Our product photographers guide to taking the perfect picture.
First let me start by saying I know that a lot of our Creators are better photographers than me and I don’t want to patronise anyone, so apologies if any of this is teaching you to suck eggs!
I’m writing this from my own experiences of things that have helped my photography, maybe it’ll help yours, maybe you’ll just enjoy hearing someone else’s learning curve! Anyway, here goes….
Thing 1 - Rule of thirds
After saying I don’t want to patronise anyone, I’m starting with one of the first things you get taught about photography - the rule of thirds. This guideline for composing photographs (the rule that says the main focus should not be in the exact centre of your image but instead off to one side) changed the way I took photos more than anything else. I didn’t learn this rule until my 20s and when I look back at photos from my teens it’s embarrassing, I basically just documented things I saw with everything right in the centre of the image. Changing that one thing about how I composed photos changed everything. If you weren’t already aware of this little trick, go try it…
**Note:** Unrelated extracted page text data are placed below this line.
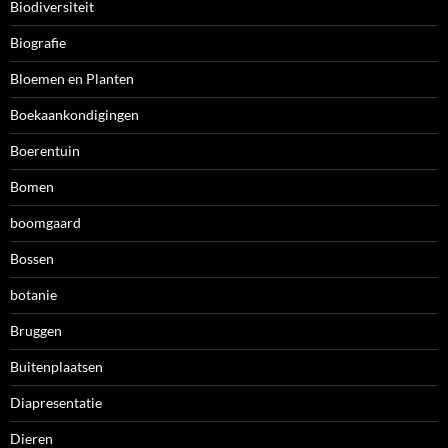
Biodiversiteit
Biografie
Bloemen en Planten
Boekaankondigingen
Boerentuin
Bomen
boomgaard
Bossen
botanie
Bruggen
Buitenplaatsen
Diapresentatie
Dieren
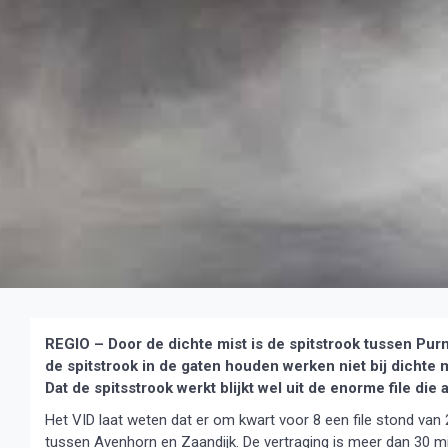
REGIO – Door de dichte mist is de spitstrook tussen P
de spitstrook in de gaten houden werken niet bij dichte 
Dat de spitsstrook werkt blijkt wel uit de enorme file die 
Het VID laat weten dat er om kwart voor 8 een file stond va
tussen Avenhorn en Zaandijk. De vertraging is meer dan 30 m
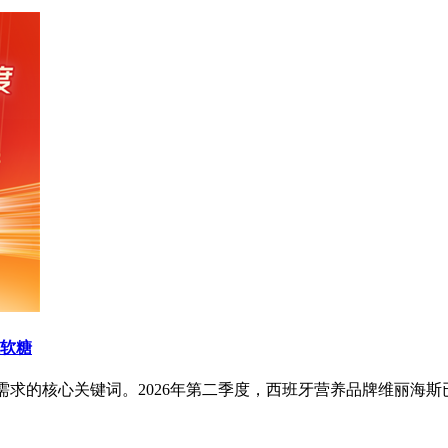
维软糖
场需求的核心关键词。2026年第二季度，西班牙营养品牌维丽海斯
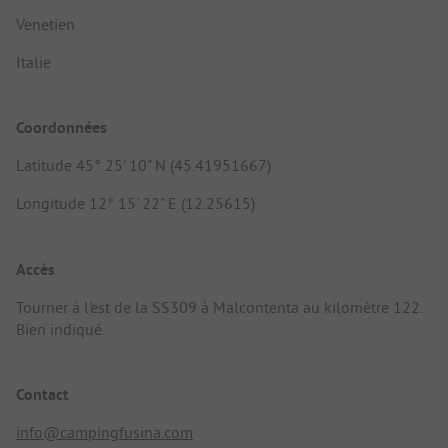
Venetien
Italie
Coordonnées
Latitude 45° 25' 10" N (45.41951667)
Longitude 12° 15' 22" E (12.25615)
Accès
Tourner à l'est de la SS309 à Malcontenta au kilomètre 122.
Bien indiqué.
Contact
info@campingfusina.com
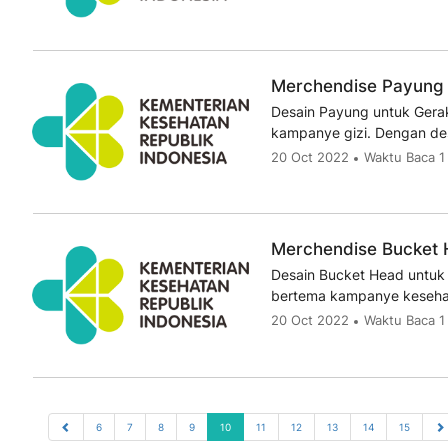
Merchendise Payung 
Desain Payung untuk Gera
kampanye gizi. Dengan de
20 Oct 2022
Waktu Baca 1
Merchendise Bucket 
Desain Bucket Head untuk 
bertema kampanye keseha
20 Oct 2022
Waktu Baca 1
6
7
8
9
10
11
12
13
14
15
Take a photo of something exactly in the middle of the frame and then again slightly off to one side or slightly above of below the middle of the image.
Scroll down to the end of this blog to see the same image cropped differently - worlds apart!
(The Personalised Family Tree Necklace)
Thing 2 - Tell a story
I always loved taking pictures but I always found my own photos really boring. I put in more and more effort into learning everything I could about how to use a camera, how to measure the light correctly, how to adjust the aperture, what focal length I should be using, and every other detail you can think of. After that I had better exposed, better focused, boring photos.
Then one day I read a book about photos that changed the world - these photos were brilliant and filled with emotion and feeling...and some of them were technically not great photos!! That’s when I started to take more inspiration from photo journalists who have to capture a whole story with one image. That’s something I wish I’d understood when I first started learning photography - it’s not about the camera or the settings.
The image below has no jewellery to see and isn't technically that great but hopefully it starts to show customers what it's like to receive a piece of jewellery from us. I know it won't ever rank as one of those photos that changed the world but you get the idea!
(Lucent Studios Summer '22 Packaging)
Thing 3 - Delete 99% of the photos you take
Great photographers aren’t revered because they took more photos than anyone else. Seems obvious but that was another learning curve for me! I took lots of photos and kept them all - all my good photos were lost in the hundreds of bad ones. About 5 years ago I took a collection of 6,000 photos and set a goal of keeping 100 and by the end I was convinced I was a world class photographer! There was no rubbish left and nothing to dilute or distract from the good photos.
You don’t need to literally delete 99 out of every 100 you take but I’d encourage you to be strict with yourself about what you keep. This is far more important if you’re printing a book and each photo is permanent, I know social media is a bit different and posts can be quite transient, but everything you post is a representation of what you can do so always show your best.
Thing 4 - Break the rules
How I take photos for product photography is technically “wrong” and deliberately breaks the first two things I talked about. People want to see the detail of the jewellery before they buy it so you put the jewellery directly in the centre of your image and crop in close to show all the patterns and colours as best possible. I’m not suggesting anyone does that for their instagram photos but I am saying it’s important to be conscious of what each photo is for and to deliberately choose to alter your style if you need to
Don’t let arbitrary rules get in the way of a creative idea you have!
(The Personalised Family Tree Necklace)
Thanks for taking the time to read my top tips for the perfect photos, I hope they might help to give you the confidence to experiment with your own photography, if nothing else.